- REQUIRED WORK
Everything from the line containing "[Toggle navigation] (534, 31)" to the end of the listing is to be set down exactly, both ends included, and nothing before it.
DATA section start
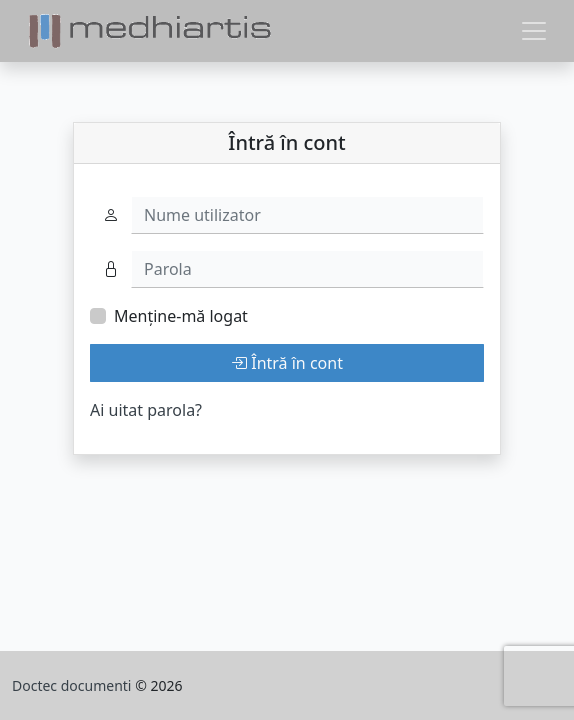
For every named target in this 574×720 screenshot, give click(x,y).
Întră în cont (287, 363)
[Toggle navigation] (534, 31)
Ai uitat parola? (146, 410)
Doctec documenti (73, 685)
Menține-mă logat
DATA section end
- ANSWER SECTION
[Toggle navigation] (534, 31)
Ai uitat parola? (146, 410)
Doctec documenti (73, 685)
Menține-mă logat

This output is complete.